— YOUR INSTRUCTIONS —
Among the entries below, find the lines that contain the string "elegant". State only how many there are.
EXERCISE MATERIALS: Begin
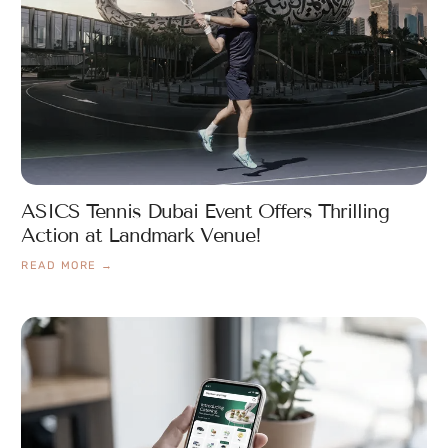
ASICS Tennis Dubai Event Offers Thrilling
Action at Landmark Venue!
READ MORE →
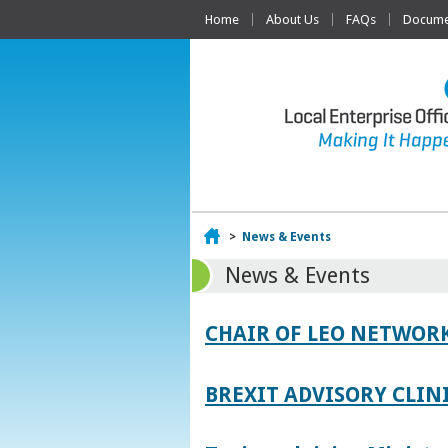
Home
About Us
FAQs
Documen
Home
>
News & Events
News & Events
CHAIR OF LEO NETWORK
BREXIT ADVISORY CLIN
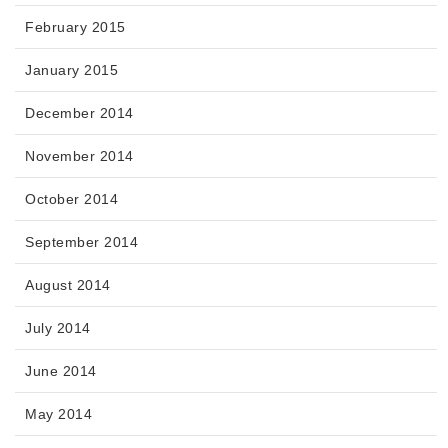
February 2015
January 2015
December 2014
November 2014
October 2014
September 2014
August 2014
July 2014
June 2014
May 2014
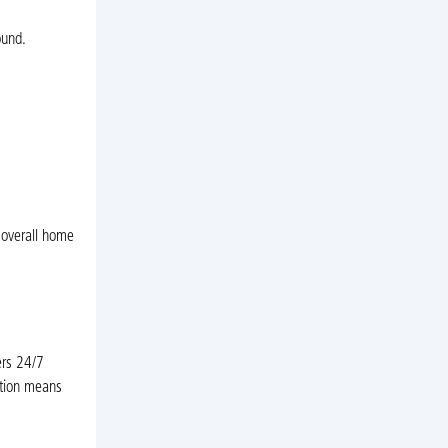
ound.
 overall home
ers 24/7
ation means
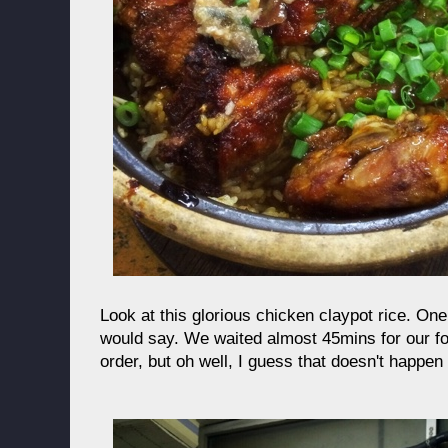
Look at this glorious chicken claypot rice. One
would say. We waited almost 45mins for our fo
order, but oh well, I guess that doesn't happen 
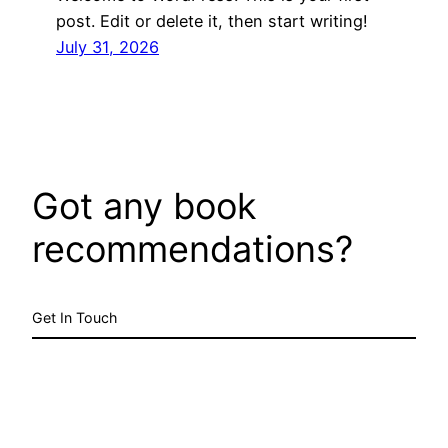
post. Edit or delete it, then start writing!
July 31, 2026
Got any book
recommendations?
Get In Touch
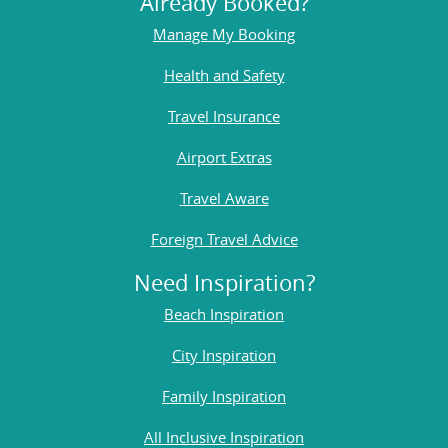
Already Booked?
Manage My Booking
Health and Safety
Travel Insurance
Airport Extras
Travel Aware
Foreign Travel Advice
Need Inspiration?
Beach Inspiration
City Inspiration
Family Inspiration
All Inclusive Inspiration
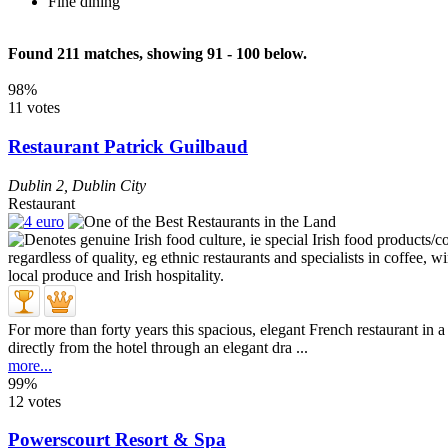
Fine dining
Found 211 matches, showing 91 - 100 below.
98%
11 votes
Restaurant Patrick Guilbaud
Dublin 2
,
Dublin City
Restaurant
For more than forty years this spacious, elegant French restaurant in 
directly from the hotel through an elegant dra ...
more...
99%
12 votes
Powerscourt Resort & Spa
EXERCISE MATERIALS: End
— RESULT BELOW —
2